Chameleon can gather SMS messages.[11]

S0425 Corona Updates

Corona Updates can collect SMS messages.[12]

S0301 Dendroid

Dendroid can intercept SMS messages.[13]

S0505 Desert Scorpion

Desert Scorpion can retrieve SMS messages.[14]

S0550 DoubleAgent

DoubleAgent has captured SMS and MMS messages.[9]

S1054 Drinik

Drinik can collect user SMS messages.[15]

S0320 DroidJack

DroidJack captures SMS data.[16]

S1092 Escobar

Escobar can read SMS messages on the device.[17]

S0478 EventBot

EventBot can intercept SMS messages.[18]

S0522 Exobot

Exobot can intercept SMS messages.[19]

S0405 Exodus

Exodus Two can capture SMS messages.[20]

S1080 Fakecalls

Fakecalls can access text message history.[21]

S0509 FakeSpy

FakeSpy can collect SMS messages.[22]

S0182 FinFisher

FinFisher captures and exfiltrates SMS messages.[23]

S0408 FlexiSpy

FlexiSpy can intercept SMS and MMS messages as well as monitor messages for keywords.[24][25]

S1067 FluBot

FluBot can intercept SMS messages and USSD messages from Telcom operators.[26]

S0577 FrozenCell

FrozenCell has read SMS messages for exfiltration.[27]

S0423 Ginp

Ginp can collect SMS messages.[28]

S0535 Golden Cup

Golden Cup can collect sent and received SMS messages.[29]

S0551 GoldenEagle

GoldenEagle has collected SMS messages.[9]

S0421 GolfSpy

GolfSpy can collect SMS messages.[30]

S0536 GPlayed

GPlayed can read SMS messages.[31]

S0406 Gustuff

Gustuff can intercept two-factor authentication codes transmitted via SMS.[32]

S0544 HenBox

HenBox can intercept SMS messages.[33]

S0463 INSOMNIA

INSOMNIA can retrieve SMS messages and iMessages.[34]

S0485 Mandrake

Mandrake can access SMS messages.[35]

S0303 MazarBOT

MazarBOT can intercept two-factor authentication codes sent by online banking apps.[36]

C0016 Operation Dust Storm

During Operation Dust Storm, the threat actors used Android backdoors to continually forward all SMS messages and call information back to their C2 servers.[37]

S0399 Pallas

Pallas captures and exfiltrates all SMS messages, including future messages as they are received.[23]

S0289 Pegasus for iOS

Pegasus for iOS captures SMS messages that the victim sends or receives.[38]

S0295 RCSAndroid

RCSAndroid can collect SMS, MMS, and Gmail messages.[39]

S0539 Red Alert 2.0

Red Alert 2.0 can collect SMS messages.[40]

S0403 Riltok

Riltok can intercept incoming SMS messages.[41]

S0411 Rotexy

Rotexy processes incoming SMS messages by filtering based on phone numbers, keywords, and regular expressions, focusing primarily on banks, payment systems, and mobile network operators.
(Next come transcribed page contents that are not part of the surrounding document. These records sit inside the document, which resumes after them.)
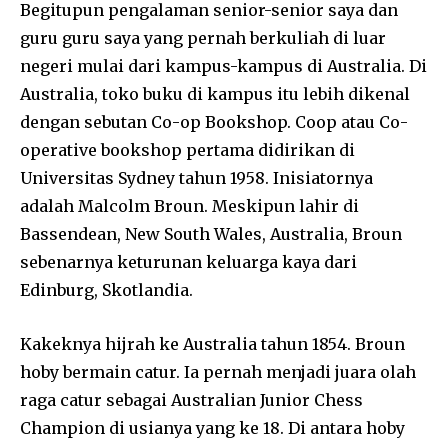
Begitupun pengalaman senior-senior saya dan
guru guru saya yang pernah berkuliah di luar
negeri mulai dari kampus-kampus di Australia. Di
Australia, toko buku di kampus itu lebih dikenal
dengan sebutan Co-op Bookshop. Coop atau Co-
operative bookshop pertama didirikan di
Universitas Sydney tahun 1958. Inisiatornya
adalah Malcolm Broun. Meskipun lahir di
Bassendean, New South Wales, Australia, Broun
sebenarnya keturunan keluarga kaya dari
Edinburg, Skotlandia.
Kakeknya hijrah ke Australia tahun 1854. Broun
hoby bermain catur. Ia pernah menjadi juara olah
raga catur sebagai Australian Junior Chess
Champion di usianya yang ke 18. Di antara hoby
Rotexy can also send a list of all SMS messages on the device to the command and control server.[42]

S0313 RuMMS

RuMMS uploads incoming SMS messages to a remote command and control server.[43]

S1062 S.O.V.A.

S.O.V.A. can intercept and read SMS messages.[44]

S1055 SharkBot

SharkBot can intercept SMS messages.[45]

S0549 SilkBean

SilkBean can access SMS messages.[9]

S0324 SpyDealer

SpyDealer harvests SMS and MMS messages from victims.[46]

S0305 SpyNote RAT

SpyNote RAT can read SMS messages.[47]

S0328 Stealth Mango

Stealth Mango uploads SMS messages.[48]

S0329 Tangelo

Tangelo contains functionality to gather SMS messages.[48]

S1069 TangleBot

TangleBot can read incoming text messages.[49]

S0558 Tiktok Pro

Tiktok Pro can collect SMS messages from the device.[50]

S0424 Triada

Triada variants capture transaction data from SMS-based in-app purchases.[51]

S0427 TrickMo

TrickMo can intercept SMS messages.[52]

S0418 ViceLeaker

ViceLeaker can collect SMS messages.[53]

S0506 ViperRAT

ViperRAT can collect SMS messages.[54]

G0112 Windshift

Windshift has included SMS message exfiltration in the malicious apps deployed as part of Operation BULL and Operation ROCK.[55]

S0489 WolfRAT

WolfRAT can collect SMS messages.[56]

S0298 Xbot

Xbot steals all SMS message and contact information as well as intercepts and parses certain SMS messages.[57]

S0318 XLoader for Android

XLoader for Android collects SMS messages.[58]

Mitigations

ID Mitigation Description
M1011 User Guidance

Access to SMS messages is an uncommonly needed permission, so users should be instructed to use extra scrutiny when granting access to their SMS messages.

Detection

ID Data Source Data Component Detects
DS0041 Application Vetting Permissions Requests

Application vetting services could look for android.permission.READ_SMS in an Android application’s manifest. Most applications do not need access to SMS messages, so extra scrutiny could be applied to those that request it.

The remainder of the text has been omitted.